BRICK – Members of the Knights of Columbus Council #8160 are looking at new ways of fundraising for their annual support of a children’s summer camp program due to business closures and other changes which have limited their ability to raise money.

The township service organization has devoted its time and energy for 30 years toward organizing a massive field day for disabled children as part of a program called B.A.S.E. (Behavior Academic Social Experience) Camp. The summer program is for challenged children and coordinated by the township school district.

“We will be doing it again this year for the 31st year and it is for disabled people as young as pre-school and a little past 18 years old,” former Grand Knight John Crousio said. Crosio has been involved with the program for the last 12 years and is one of the coordinators of this year’s effort. Crosio added that more than 40 aides and teachers from the school district support the summer program.

Crosio said that this year’s program is expected to draw around 409 children. It began on July 5 and ran until Aug. 3.  “The township runs the program and we provide food and entertainment during the July 26 track and field day held at Brick High School. We provide juice, water, snacks, chicken nuggets, hamburgers, ice cream and fruit.”
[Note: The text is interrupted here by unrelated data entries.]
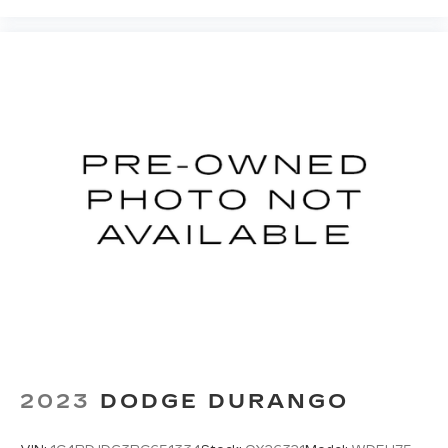
Fold flat passenger seat - Down in front. You
don’t have to leave it behind when your load is
too long for the cargo area and backseat. Fold
the front passenger seat to get a flat loading
area and the extra room for the extended items
you need to pack in. The flexibility and space
you need to haul anything is yours with a fold
flat passenger seat.
Fold forward seatback - Down for whatever.
Sometimes you need a little more room for
your cargo and fold forward seatback makes it
easy to get it. With very little effort the
seatback rests on the cushion for quick and
simple space gains. With fold forward seatback,
it all fits.
Passenger seat direction
: Front passenger seat
with 4-way directional controls
Front seat center armrest - comfort in the
middle ground. There’s room for two to relax
2023
DODGE DURANGO
with front seat center armrest. It divides the
front seating positions with a top that both the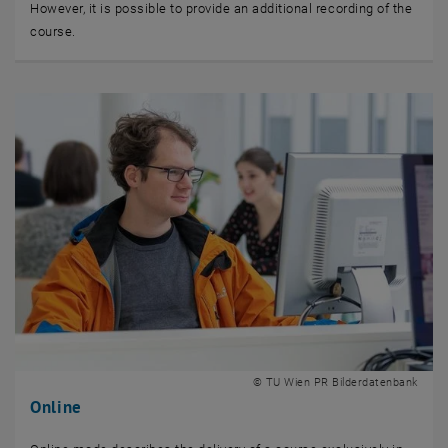
However, it is possible to provide an additional recording of the
course.
© TU Wien PR Bilderdatenbank
Online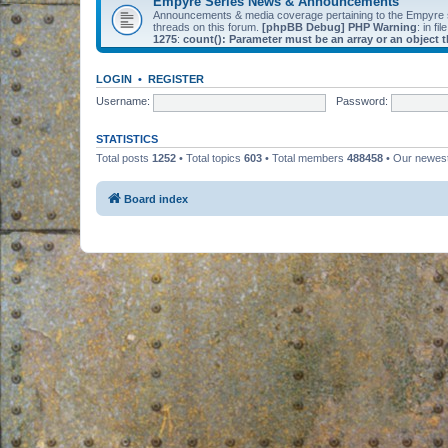
Empyre Series News & Announcements
Announcements & media coverage pertaining to the Empyre
threads on this forum.
[phpBB Debug] PHP Warning
: in fil
1275
:
count(): Parameter must be an array or an object
LOGIN
•
REGISTER
Username:
Password:
STATISTICS
Total posts
1252
• Total topics
603
• Total members
488458
• Our newe
Board index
On the last day of the camp, the Knights hosted a pizza party which will include an awards program, T-shirts, entertainment and pizza. “We will have a DJ group called Greased Lightning made up of four young men who are challenged themselves but are very talented. We expect to provide at least 94 pizzas and a good time. Some of these kids are autistic, some have Down syndrome, and some have psychological problems but they need a good time too,” Crosio said.

In the last several years the Knights have found it more difficult to fundraise for their two special events that are part of BASE Camp. The Knights previously solicited donations outside local supermarkets but when the township Pathmark and A&P closed that avenue of fundraising ended.

“We weren’t the only group hurt by the closure of the supermarkets. The Girl Scouts, Little Leagues and football teams also raised money in front of those stores,” Crosio said.

Another big fundraiser for the summer program came from the sale of funnel cakes at the annual Brick Summerfest. When the governing body eliminated allowing service organizations to sell food and put food services out to public bid that ended that revenue source. Worse yet, it left the organization with a funnel cake machine it could no longer use.

“In 2005 the recreation director at the time thought that non-profits could handle the food at Summerfest,” Mayor John Ducey said. Ducey and the current members of the governing body were not on the council at that time.

“The Knights offered funnel cakes and some other groups – Kiwanis and Ladies Auxiliary – sold other things like grilled food and French fries,” Ducey said, adding that the township received complaints from Summerfest  attendees “that the food wasn’t cooked or even hot and there wasn’t enough of it.”

Ducey said that this system was tried for two summers and six total shows before pulling the plug and going with outside food vendors.

“The non-profits are not excluded and are actually encouraged to put in bids during the process. None have done so to date perhaps because of the requirements as to the volume of food, timeliness, etc.,” the mayor said.

Ducey praised BASE camp saying it “is an excellent program where the students are thought of first. The activities work on the student’s social skills as well as academic and vocational skills. The campers are encouraged to use their imagination and creativity with the hopes of them enjoying themselves while learning skills to be successful in all aspects of their life. This program is definitely something that all of Brick Township can be proud of.”

The Knights are now using a GoFundMe effort to raise funds. “This has helped us. We have raised $900 so far and we hope to raise more. We’ve been able to solicit at Walmart in Brick, who have been terrific as well as at Jersey Farms and The Church of Epiphany on Herbertsville Road,” Crosio said. For now, the Knights are also asking members of the community to make donations to help keep the Knight’s two days of fun at the camp, alive.